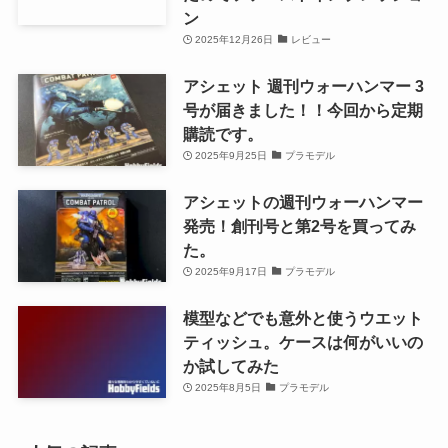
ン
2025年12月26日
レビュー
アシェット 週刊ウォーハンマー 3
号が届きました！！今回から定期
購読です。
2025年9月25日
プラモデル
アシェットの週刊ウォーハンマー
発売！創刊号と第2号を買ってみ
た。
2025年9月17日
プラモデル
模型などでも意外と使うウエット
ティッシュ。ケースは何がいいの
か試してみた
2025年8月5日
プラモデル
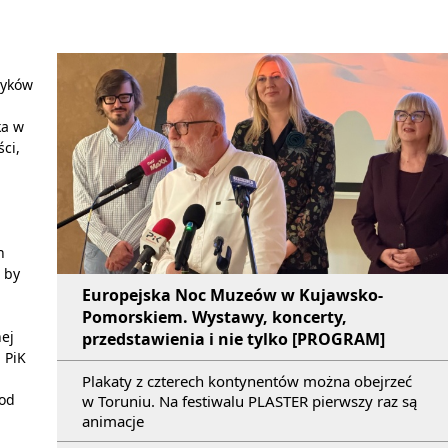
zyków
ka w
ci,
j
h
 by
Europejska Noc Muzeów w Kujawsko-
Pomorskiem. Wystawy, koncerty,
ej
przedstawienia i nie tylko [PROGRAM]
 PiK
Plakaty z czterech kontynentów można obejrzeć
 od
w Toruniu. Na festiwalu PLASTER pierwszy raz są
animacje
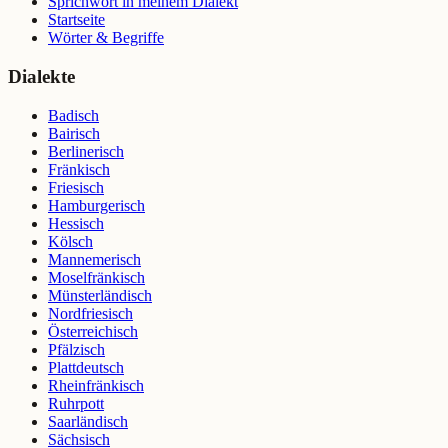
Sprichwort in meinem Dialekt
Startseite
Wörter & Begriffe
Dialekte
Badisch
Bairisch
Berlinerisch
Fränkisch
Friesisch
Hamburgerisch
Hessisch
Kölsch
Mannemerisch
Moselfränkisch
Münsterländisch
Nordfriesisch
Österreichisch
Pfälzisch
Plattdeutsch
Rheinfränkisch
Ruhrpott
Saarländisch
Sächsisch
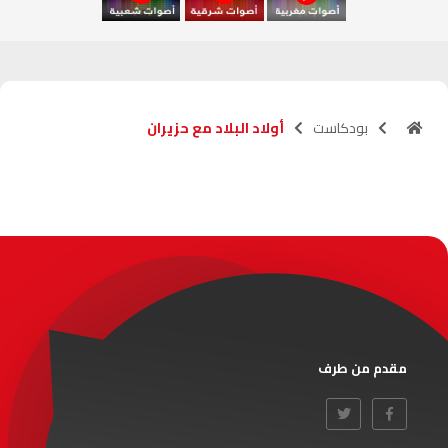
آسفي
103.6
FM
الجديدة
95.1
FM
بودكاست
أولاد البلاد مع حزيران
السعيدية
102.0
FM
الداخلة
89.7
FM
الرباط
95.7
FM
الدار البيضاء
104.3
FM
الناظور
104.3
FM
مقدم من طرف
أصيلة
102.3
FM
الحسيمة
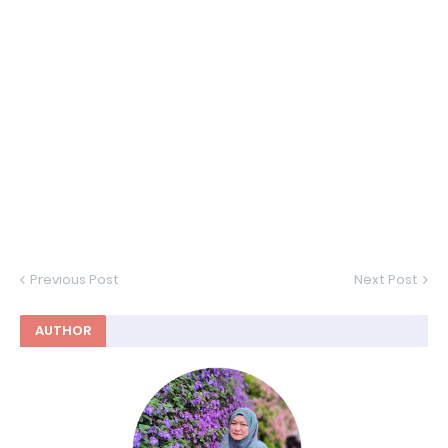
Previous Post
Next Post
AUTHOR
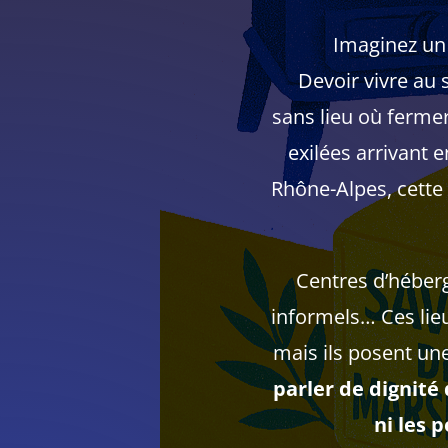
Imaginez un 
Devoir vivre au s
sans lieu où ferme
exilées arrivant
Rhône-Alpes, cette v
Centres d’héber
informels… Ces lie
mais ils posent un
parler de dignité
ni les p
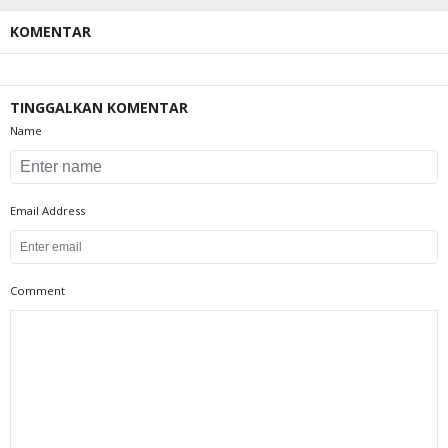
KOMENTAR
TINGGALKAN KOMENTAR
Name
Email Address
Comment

=======

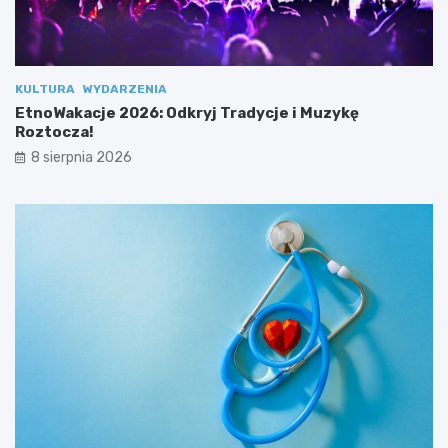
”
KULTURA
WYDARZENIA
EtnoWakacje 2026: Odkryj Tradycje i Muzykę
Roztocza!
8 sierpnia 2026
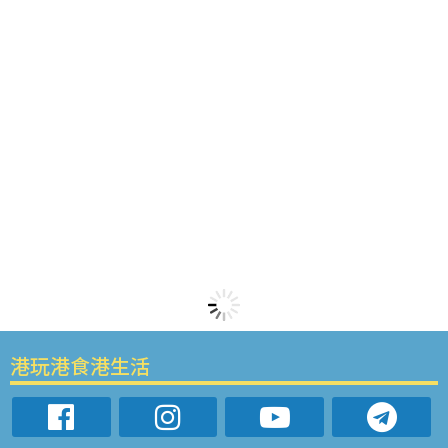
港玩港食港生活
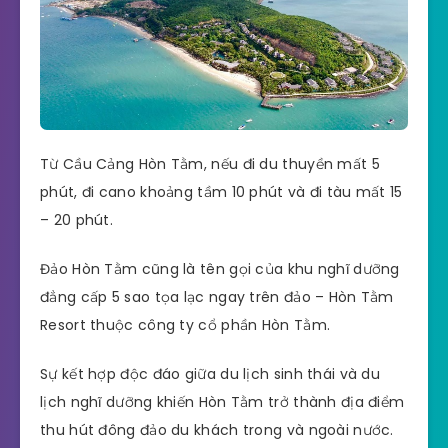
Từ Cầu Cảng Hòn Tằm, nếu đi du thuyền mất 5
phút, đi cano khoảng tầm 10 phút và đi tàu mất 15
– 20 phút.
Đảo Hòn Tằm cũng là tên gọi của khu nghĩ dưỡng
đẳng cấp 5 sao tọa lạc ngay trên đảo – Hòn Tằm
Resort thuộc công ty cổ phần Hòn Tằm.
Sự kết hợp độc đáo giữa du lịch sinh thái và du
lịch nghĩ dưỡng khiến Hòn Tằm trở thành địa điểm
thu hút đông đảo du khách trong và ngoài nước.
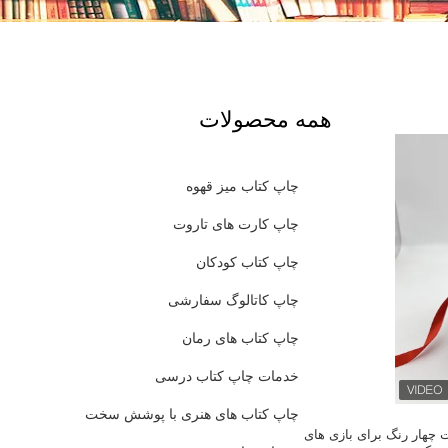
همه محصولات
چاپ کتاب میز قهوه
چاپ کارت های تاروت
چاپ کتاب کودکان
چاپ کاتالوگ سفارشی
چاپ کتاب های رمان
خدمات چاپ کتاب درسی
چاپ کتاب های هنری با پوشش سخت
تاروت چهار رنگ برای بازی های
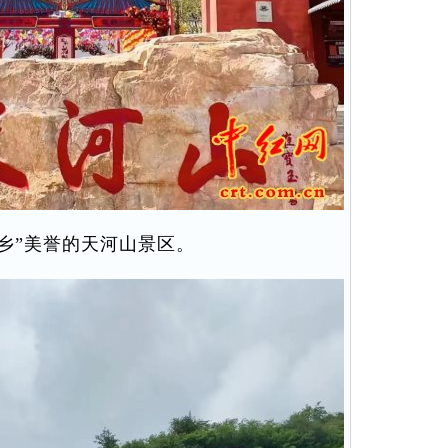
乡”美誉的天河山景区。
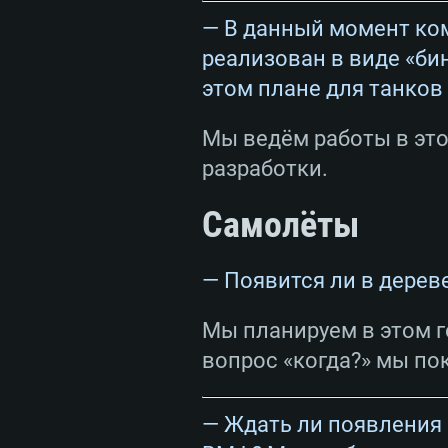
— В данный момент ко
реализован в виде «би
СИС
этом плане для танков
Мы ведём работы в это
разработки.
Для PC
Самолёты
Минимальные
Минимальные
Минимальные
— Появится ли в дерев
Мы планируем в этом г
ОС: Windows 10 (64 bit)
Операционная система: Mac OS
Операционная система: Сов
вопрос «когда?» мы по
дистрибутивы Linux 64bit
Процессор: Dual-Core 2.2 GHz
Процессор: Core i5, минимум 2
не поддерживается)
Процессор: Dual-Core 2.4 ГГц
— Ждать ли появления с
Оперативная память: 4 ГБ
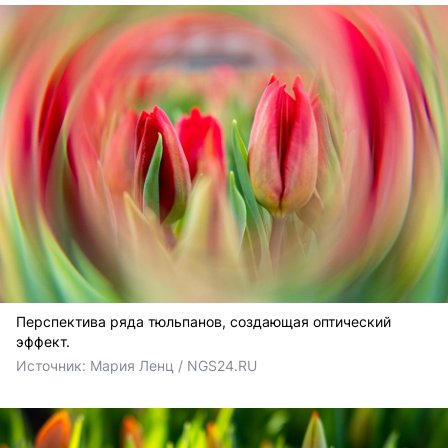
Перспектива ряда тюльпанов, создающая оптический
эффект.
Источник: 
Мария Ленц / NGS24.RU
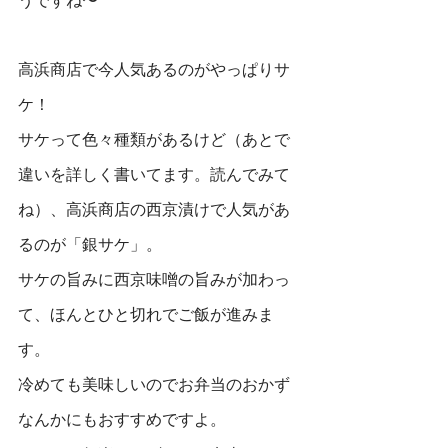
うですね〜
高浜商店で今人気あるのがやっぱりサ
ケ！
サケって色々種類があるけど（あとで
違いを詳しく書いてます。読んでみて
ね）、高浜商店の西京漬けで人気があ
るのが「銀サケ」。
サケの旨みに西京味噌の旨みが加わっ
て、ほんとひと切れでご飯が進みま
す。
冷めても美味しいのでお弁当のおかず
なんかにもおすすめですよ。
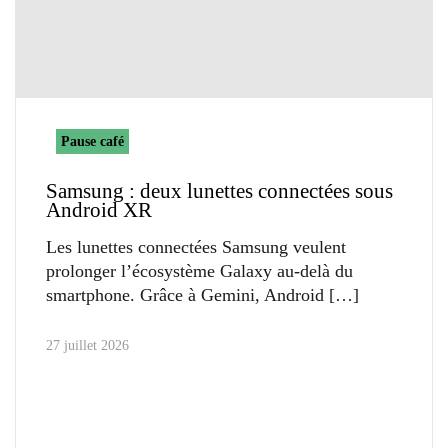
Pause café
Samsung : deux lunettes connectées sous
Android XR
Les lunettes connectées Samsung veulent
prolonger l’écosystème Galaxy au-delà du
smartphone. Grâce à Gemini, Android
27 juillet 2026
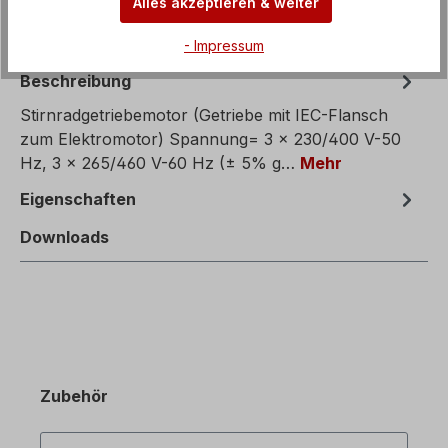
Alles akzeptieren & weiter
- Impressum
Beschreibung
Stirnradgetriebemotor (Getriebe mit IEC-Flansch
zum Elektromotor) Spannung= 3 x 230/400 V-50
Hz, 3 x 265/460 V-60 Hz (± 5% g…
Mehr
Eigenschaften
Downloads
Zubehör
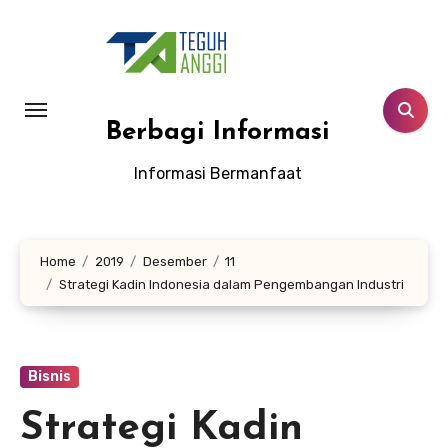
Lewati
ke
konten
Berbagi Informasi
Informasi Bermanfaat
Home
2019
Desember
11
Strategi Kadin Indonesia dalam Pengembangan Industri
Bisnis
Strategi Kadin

=======

[Work instruction] From the entries above, return each line with the word "dưỡng" in it.

[Exercise solution]
Đảo Hòn Tằm cũng là tên gọi của khu nghĩ dưỡng
lịch nghĩ dưỡng khiến Hòn Tằm trở thành địa điểm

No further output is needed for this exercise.